Heightened geopolitical tensions and a sharp sell-off have rattled investors, but some see the volatility as a continuation of a broader rotation rather than a warning sign. Shifting leadership and improving participation across sectors are emerging as key themes.
BNN Bloomberg spoke with Eddie Ghabour, CEO of Key Advisors Wealth Management, who said economically sensitive areas are gaining momentum as investors rotate away from mega-cap technology and prepare for a more challenging period ahead for AI-driven stocks.
Key Takeaways
- The recent sell-off is being viewed as an opportunity within a strong first-quarter setup rather than a shift to risk aversion.
- Leadership is rotating away from mega-cap technology toward small caps and economically sensitive sectors such as housing, industrials and financials.
- Technology stocks could see a blow-off top before a more difficult second quarter, prompting caution around concentrated AI exposure.
- Market participation has broadened, signalling strength beyond a narrow group of dominant tech names.

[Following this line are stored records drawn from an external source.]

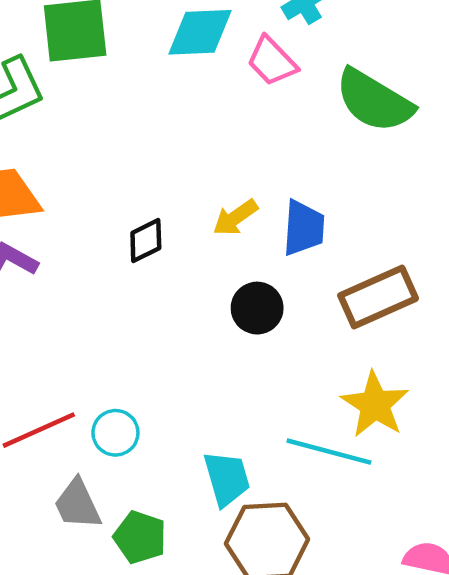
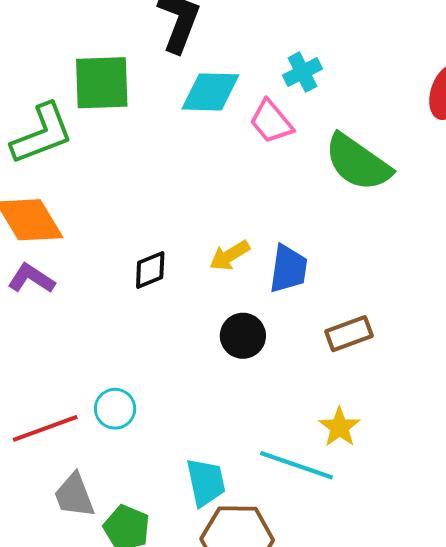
brown rectangle: (378, 297) -> (349, 334), size x0.7
yellow star: (375, 405) -> (339, 427), size x0.7
cyan circle: (115, 433) -> (115, 409), moved

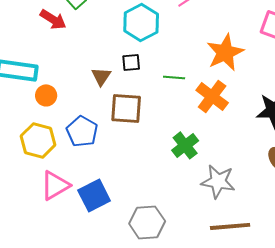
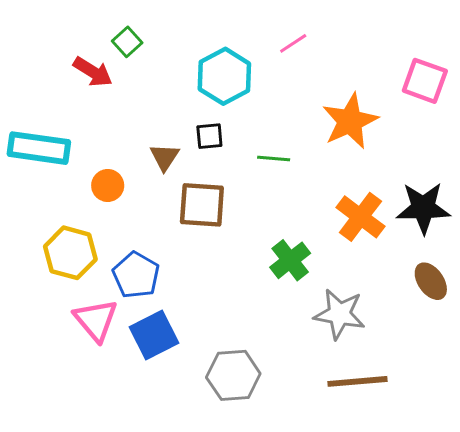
orange circle: (46, 95) -> (108, 185), moved
orange cross: (212, 96) -> (360, 217), moved
blue pentagon: (82, 131) -> (136, 275), moved
pink triangle: (55, 185) -> (96, 320), turned -40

- Crypto assets may be forming a short-term bottom but are expected to remain closely tied to technology-driven moves.

Read the full transcript below:
ANDREW: Market volatility today, a sell-off in stocks tied to the confrontation over Greenland. Our guest says volatility is an opportunity for investors. Let’s bring in Eddie Ghabour, CEO of Key Advisors Wealth Management. Eddie, thank you very much indeed. We’ve been exploring this theme already. Often, these geopolitical events drive stocks lower, but later turn out to have created an opportunity.
EDDIE: We think this time is no different. One thing we’ve learned from these tariff threats is that many times they’re just threats. We learned a valuable lesson last year in the U.S. markets, and this year is much different than last year. Markets came into today’s events very strong. So the fact that we have this big drop early this morning, I think, is a real opportunity. Frankly, I think by the end of this week it will not only have been reversed, but we’ll be in the green. We look at today as a buying opportunity because the setup here in the first quarter for markets is as strong as we’ve seen in decades.
In terms of the economy, we want to be in economically sensitive areas and underweight the AI trade. We think the rotation is real because we think growth in the economy is going to accelerate to the upside. So we’re looking at this volatility as your friend today.
ANDREW: What would you recommend to investors? Are there particular areas that you think are offering opportunities right now?
EDDIE: There are. Small caps are our favourite play right now. We use ETFs to follow the small caps. We also like housing. There’s been a big commitment to housing, and we’ve seen mortgage rates come down by nearly 100 basis points. Today rates are up, so we’ll see how that plays out. We also like industrials and financials. Those four areas, we think, will outperform technology as well as the broader market.
ANDREW: You think there’s a clear rotation under way away from the Magnificent Seven?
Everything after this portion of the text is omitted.